El cementerio de Pére-Lachaise es como la plaza de Pigalle sin copas, sin tazas de café ni punturas que derramaran desencantos. El metro llega hasta la misma puerta y salen a recibirte el moribundo perfume de los cipreses y los espectros de Moliére, como un avaro mal vestido, que señala el sitio donde canta Edith Piaf, gracias a que Chopin, algo más arriba le pasa sus partituras con disimulo.
Tres-cuatro veces en quince años he reservado una mañana de París para beberme con Oscar Wilde la postrera copa de champán en los bordes de su mármol frío.

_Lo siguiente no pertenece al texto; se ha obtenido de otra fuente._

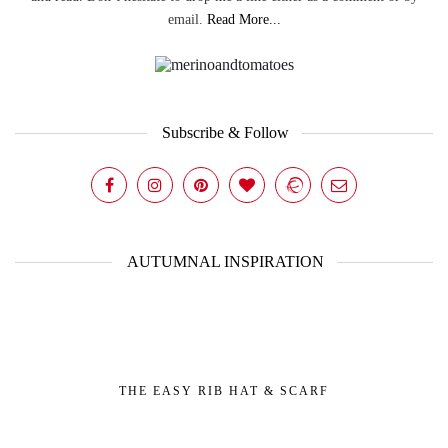
email.
Read More...
Subscribe & Follow
AUTUMNAL INSPIRATION
THE EASY RIB HAT & SCARF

Recordar juntos la importancia de llamarse Ernesto y el señuelo de llevar siempre un clavel teñido de verde en la solapa: Es para que la gente se pregunte qué significa esa rareza y se haga mil proposiciones, sin ni siquiera ocurrírsele que en verdad no significa nada…

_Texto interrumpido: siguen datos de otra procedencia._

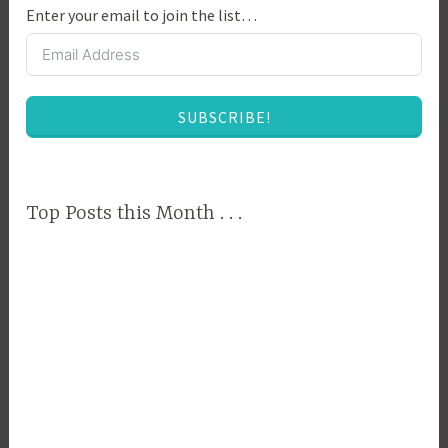
Enter your email to join the list…
v
i
n
g
SUBSCRIBE!
,
C
o
u
Top Posts this Month . . .
n
t
r
y
T
e
c
h
,
F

En Pére-Lachaise recobran sus carnes los huesos de la dulce memoria. Gatos en todas las esquinas vigilan las lápidas anónimas sin una flor, acaso sin plegarias.
Los cementerios nos aguardan a la puerta con un ramo de violetas escondido entre las rejas que dan paso al silencio. Las violetas significan la transparencia de la virtud y del recuerdo. Algunos sólo podrán ser recordados por el cinismo más pernicioso que jamás se haya visto en los gobiernos de España.